__EXERCISE OBJECTIVE__. Every entry that follows must be written out exactly, apart from its pictures.
*** Opening of PROVIDED DATA ***
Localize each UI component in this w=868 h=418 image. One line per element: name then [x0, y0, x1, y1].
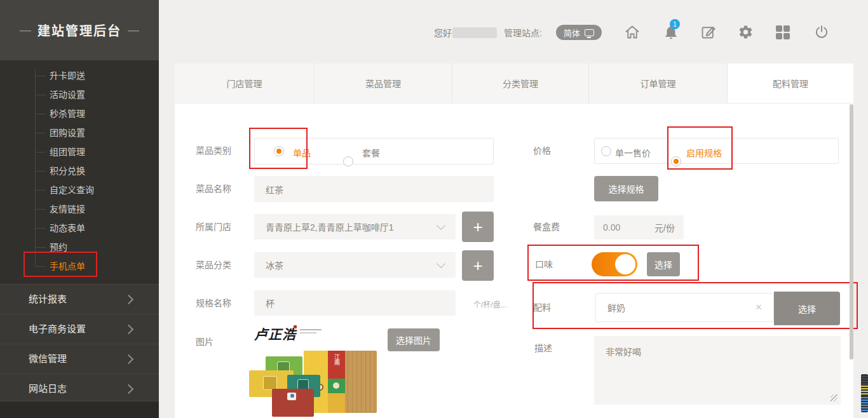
sidebar-section-label: 微信管理: [29, 353, 67, 364]
toggle-knob: [615, 254, 635, 274]
dish-name-label: 菜品名称: [196, 182, 231, 195]
photo-brand-smallprint: [300, 332, 316, 334]
sidebar-item-card-upgrade-gift[interactable]: 升卡即送: [0, 66, 159, 85]
spec-name-input[interactable]: 杯: [254, 290, 456, 316]
settings-gear-icon[interactable]: [738, 24, 754, 40]
store-select[interactable]: 青青原上草2,青青原上草咖啡厅1: [254, 214, 456, 239]
sidebar-item-friend-links[interactable]: 友情链接: [0, 199, 159, 219]
sidebar-item-flash-sale[interactable]: 秒杀管理: [0, 104, 159, 123]
apps-grid-icon[interactable]: [776, 25, 790, 39]
tab-dish-management[interactable]: 菜品管理: [315, 64, 452, 103]
plus-icon: +: [473, 219, 482, 235]
photo-box-text: 江南: [334, 354, 339, 365]
choose-spec-button[interactable]: 选择规格: [594, 176, 658, 201]
photo-brand-seal: [294, 325, 297, 328]
radio-set-meal-label[interactable]: 套餐: [362, 146, 380, 159]
flavor-choose-button[interactable]: 选择: [647, 252, 680, 276]
sidebar-sections: 统计报表 电子商务设置 微信管理 网站日志: [0, 284, 159, 403]
chevron-right-icon: [124, 325, 134, 335]
box-fee-input[interactable]: 0.00 元/份: [594, 215, 684, 239]
greeting-text: 您好: [434, 27, 452, 39]
manage-site-label: 管理站点:: [504, 27, 542, 39]
choose-image-button[interactable]: 选择图片: [388, 328, 440, 351]
language-pill-label: 简体: [564, 27, 580, 39]
category-label: 菜品分类: [196, 259, 231, 271]
app-title: 建站管理后台: [37, 21, 121, 39]
chevron-right-icon: [124, 354, 134, 365]
sidebar-item-reservation[interactable]: 预约: [0, 238, 159, 257]
spec-name-hint: 个/杯/盘...: [473, 299, 507, 309]
radio-enable-specs-label[interactable]: 启用规格: [686, 146, 722, 159]
language-pill-button[interactable]: 简体: [556, 25, 602, 40]
photo-brand-text: 卢正浩: [254, 324, 296, 343]
sidebar-item-custom-query[interactable]: 自定义查询: [0, 180, 159, 199]
store-label: 所属门店: [196, 220, 231, 233]
stripe-segment-gray: [861, 374, 868, 384]
tab-order-management[interactable]: 订单管理: [589, 64, 728, 103]
tab-store-management[interactable]: 门店管理: [175, 64, 315, 103]
radio-single-price-label[interactable]: 单一售价: [615, 146, 651, 159]
sidebar-item-group-buy[interactable]: 团购设置: [0, 123, 159, 142]
radio-single-item[interactable]: [274, 146, 284, 156]
dish-photo: 卢正浩 江南: [248, 323, 384, 418]
radio-single-price[interactable]: [601, 146, 611, 156]
dish-type-group: 单品 套餐: [254, 138, 494, 165]
clear-icon[interactable]: ×: [756, 301, 762, 314]
chevron-down-icon: [437, 221, 445, 230]
sidebar-section-label: 网站日志: [29, 383, 67, 394]
panel-scrollbar-thumb[interactable]: [850, 104, 853, 360]
sidebar-section-label: 统计报表: [29, 293, 67, 304]
sidebar-item-mobile-ordering[interactable]: 手机点单: [0, 257, 159, 276]
resize-grip[interactable]: [831, 394, 837, 401]
sidebar-section-wechat[interactable]: 微信管理: [0, 344, 159, 374]
image-label: 图片: [196, 335, 214, 348]
flavor-toggle[interactable]: [592, 252, 637, 276]
chevron-down-icon: [437, 259, 445, 268]
power-logout-icon[interactable]: [813, 24, 830, 41]
sidebar-section-statistics[interactable]: 统计报表: [0, 284, 159, 314]
ingredient-label: 配料: [533, 301, 551, 314]
tab-category-management[interactable]: 分类管理: [452, 64, 589, 103]
photo-box-label: [263, 376, 277, 390]
sidebar-item-activity-settings[interactable]: 活动设置: [0, 85, 159, 104]
radio-enable-specs[interactable]: [671, 156, 681, 166]
sidebar-item-points-exchange[interactable]: 积分兑换: [0, 161, 159, 180]
edge-stripe-widget: [861, 374, 868, 412]
sidebar-section-label: 电子商务设置: [29, 323, 86, 334]
home-icon[interactable]: [623, 24, 641, 41]
box-fee-value: 0.00: [603, 222, 620, 233]
ingredient-choose-button[interactable]: 选择: [774, 292, 840, 325]
ingredient-input[interactable]: 鲜奶 ×: [595, 293, 774, 322]
description-textarea[interactable]: 非常好喝: [594, 336, 841, 405]
sidebar: — 建站管理后台 — 升卡即送 活动设置 秒杀管理 团购设置 组团管理 积分兑换…: [0, 0, 159, 418]
sidebar-section-ecommerce[interactable]: 电子商务设置: [0, 314, 159, 344]
grid-square: [783, 25, 790, 32]
stripe-segment-yellow: [861, 384, 868, 396]
category-select-value: 冰茶: [266, 259, 283, 271]
sidebar-item-group-management[interactable]: 组团管理: [0, 142, 159, 161]
photo-crate-yellow-band: [328, 393, 345, 413]
add-category-button[interactable]: +: [462, 250, 494, 281]
photo-brand-smallprint: [300, 329, 322, 330]
dish-name-input[interactable]: 红茶: [254, 176, 494, 202]
sidebar-submenu: 升卡即送 活动设置 秒杀管理 团购设置 组团管理 积分兑换 自定义查询 友情链接…: [0, 60, 159, 276]
radio-single-item-label[interactable]: 单品: [293, 146, 311, 159]
radio-set-meal[interactable]: [343, 156, 353, 166]
description-label: 描述: [534, 342, 552, 354]
sidebar-item-dynamic-forms[interactable]: 动态表单: [0, 219, 159, 238]
grid-square: [783, 33, 790, 39]
notification-badge: 1: [670, 19, 680, 29]
photo-crate-red-band: 江南: [328, 351, 345, 379]
sidebar-section-site-logs[interactable]: 网站日志: [0, 374, 159, 403]
dish-type-label: 菜品类别: [196, 144, 231, 157]
sidebar-footer-strip: [0, 401, 159, 418]
box-fee-label: 餐盒费: [533, 220, 560, 233]
photo-cup-dot: [333, 382, 339, 389]
category-select[interactable]: 冰茶: [254, 252, 456, 278]
chevron-right-icon: [124, 295, 134, 305]
chevron-right-icon: [124, 384, 134, 394]
edit-compose-icon[interactable]: [700, 24, 717, 41]
box-fee-unit: 元/份: [654, 221, 675, 234]
add-store-button[interactable]: +: [462, 212, 494, 242]
tab-ingredient-management[interactable]: 配料管理: [728, 64, 853, 103]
*** Close of PROVIDED DATA ***
__TASK ANSWER__.
Localize each UI component in this w=868 h=418 image. One line per element: name then [x0, y0, x1, y1].
sidebar-section-label: 微信管理: [29, 353, 67, 364]
toggle-knob: [615, 254, 635, 274]
dish-name-label: 菜品名称: [196, 182, 231, 195]
photo-brand-smallprint: [300, 332, 316, 334]
sidebar-item-card-upgrade-gift[interactable]: 升卡即送: [0, 66, 159, 85]
spec-name-input[interactable]: 杯: [254, 290, 456, 316]
settings-gear-icon[interactable]: [738, 24, 754, 40]
store-select[interactable]: 青青原上草2,青青原上草咖啡厅1: [254, 214, 456, 239]
sidebar-item-friend-links[interactable]: 友情链接: [0, 199, 159, 219]
sidebar-item-flash-sale[interactable]: 秒杀管理: [0, 104, 159, 123]
apps-grid-icon[interactable]: [776, 25, 790, 39]
tab-dish-management[interactable]: 菜品管理: [315, 64, 452, 103]
plus-icon: +: [473, 219, 482, 235]
photo-box-text: 江南: [334, 354, 339, 365]
choose-spec-button[interactable]: 选择规格: [594, 176, 658, 201]
photo-brand-seal: [294, 325, 297, 328]
radio-set-meal-label[interactable]: 套餐: [362, 146, 380, 159]
flavor-choose-button[interactable]: 选择: [647, 252, 680, 276]
sidebar-sections: 统计报表 电子商务设置 微信管理 网站日志: [0, 284, 159, 403]
chevron-right-icon: [124, 325, 134, 335]
box-fee-input[interactable]: 0.00 元/份: [594, 215, 684, 239]
greeting-text: 您好: [434, 27, 452, 39]
manage-site-label: 管理站点:: [504, 27, 542, 39]
choose-image-button[interactable]: 选择图片: [388, 328, 440, 351]
language-pill-label: 简体: [564, 27, 580, 39]
category-label: 菜品分类: [196, 259, 231, 271]
app-title: 建站管理后台: [37, 21, 121, 39]
chevron-right-icon: [124, 354, 134, 365]
sidebar-item-reservation[interactable]: 预约: [0, 238, 159, 257]
spec-name-hint: 个/杯/盘...: [473, 299, 507, 309]
radio-enable-specs-label[interactable]: 启用规格: [686, 146, 722, 159]
language-pill-button[interactable]: 简体: [556, 25, 602, 40]
photo-brand-text: 卢正浩: [254, 324, 296, 343]
sidebar-item-custom-query[interactable]: 自定义查询: [0, 180, 159, 199]
store-label: 所属门店: [196, 220, 231, 233]
stripe-segment-gray: [861, 374, 868, 384]
tab-order-management[interactable]: 订单管理: [589, 64, 728, 103]
tab-store-management[interactable]: 门店管理: [175, 64, 315, 103]
radio-single-price-label[interactable]: 单一售价: [615, 146, 651, 159]
sidebar-item-group-buy[interactable]: 团购设置: [0, 123, 159, 142]
radio-single-item[interactable]: [274, 146, 284, 156]
dish-photo: 卢正浩 江南: [248, 323, 384, 418]
radio-single-price[interactable]: [601, 146, 611, 156]
dish-type-group: 单品 套餐: [254, 138, 494, 165]
clear-icon[interactable]: ×: [756, 301, 762, 314]
chevron-down-icon: [437, 221, 445, 230]
sidebar-section-label: 网站日志: [29, 383, 67, 394]
panel-scrollbar-thumb[interactable]: [850, 104, 853, 360]
sidebar-section-label: 统计报表: [29, 293, 67, 304]
sidebar-item-mobile-ordering[interactable]: 手机点单: [0, 257, 159, 276]
resize-grip[interactable]: [831, 394, 837, 401]
sidebar-section-wechat[interactable]: 微信管理: [0, 344, 159, 374]
image-label: 图片: [196, 335, 214, 348]
flavor-toggle[interactable]: [592, 252, 637, 276]
chevron-down-icon: [437, 259, 445, 268]
power-logout-icon[interactable]: [813, 24, 830, 41]
sidebar-section-statistics[interactable]: 统计报表: [0, 284, 159, 314]
ingredient-label: 配料: [533, 301, 551, 314]
tab-category-management[interactable]: 分类管理: [452, 64, 589, 103]
photo-box-label: [263, 376, 277, 390]
sidebar-item-activity-settings[interactable]: 活动设置: [0, 85, 159, 104]
radio-enable-specs[interactable]: [671, 156, 681, 166]
sidebar-item-points-exchange[interactable]: 积分兑换: [0, 161, 159, 180]
edge-stripe-widget: [861, 374, 868, 412]
sidebar-section-label: 电子商务设置: [29, 323, 86, 334]
home-icon[interactable]: [623, 24, 641, 41]
box-fee-value: 0.00: [603, 222, 620, 233]
ingredient-choose-button[interactable]: 选择: [774, 292, 840, 325]
ingredient-input[interactable]: 鲜奶 ×: [595, 293, 774, 322]
description-textarea[interactable]: 非常好喝: [594, 336, 841, 405]
sidebar: — 建站管理后台 — 升卡即送 活动设置 秒杀管理 团购设置 组团管理 积分兑换…: [0, 0, 159, 418]
sidebar-section-ecommerce[interactable]: 电子商务设置: [0, 314, 159, 344]
grid-square: [783, 25, 790, 32]
stripe-segment-yellow: [861, 384, 868, 396]
category-select-value: 冰茶: [266, 259, 283, 271]
sidebar-item-group-management[interactable]: 组团管理: [0, 142, 159, 161]
photo-crate-yellow-band: [328, 393, 345, 413]
add-category-button[interactable]: +: [462, 250, 494, 281]
photo-brand-smallprint: [300, 329, 322, 330]
dish-name-input[interactable]: 红茶: [254, 176, 494, 202]
sidebar-submenu: 升卡即送 活动设置 秒杀管理 团购设置 组团管理 积分兑换 自定义查询 友情链接…: [0, 60, 159, 276]
radio-single-item-label[interactable]: 单品: [293, 146, 311, 159]
radio-set-meal[interactable]: [343, 156, 353, 166]
description-label: 描述: [534, 342, 552, 354]
sidebar-item-dynamic-forms[interactable]: 动态表单: [0, 219, 159, 238]
grid-square: [783, 33, 790, 39]
notification-badge: 1: [670, 19, 680, 29]
photo-crate-red-band: 江南: [328, 351, 345, 379]
sidebar-section-site-logs[interactable]: 网站日志: [0, 374, 159, 403]
dish-type-label: 菜品类别: [196, 144, 231, 157]
sidebar-footer-strip: [0, 401, 159, 418]
box-fee-label: 餐盒费: [533, 220, 560, 233]
photo-cup-dot: [333, 382, 339, 389]
category-select[interactable]: 冰茶: [254, 252, 456, 278]
chevron-right-icon: [124, 295, 134, 305]
chevron-right-icon: [124, 384, 134, 394]
edit-compose-icon[interactable]: [700, 24, 717, 41]
box-fee-unit: 元/份: [654, 221, 675, 234]
add-store-button[interactable]: +: [462, 212, 494, 242]
tab-ingredient-management[interactable]: 配料管理: [728, 64, 853, 103]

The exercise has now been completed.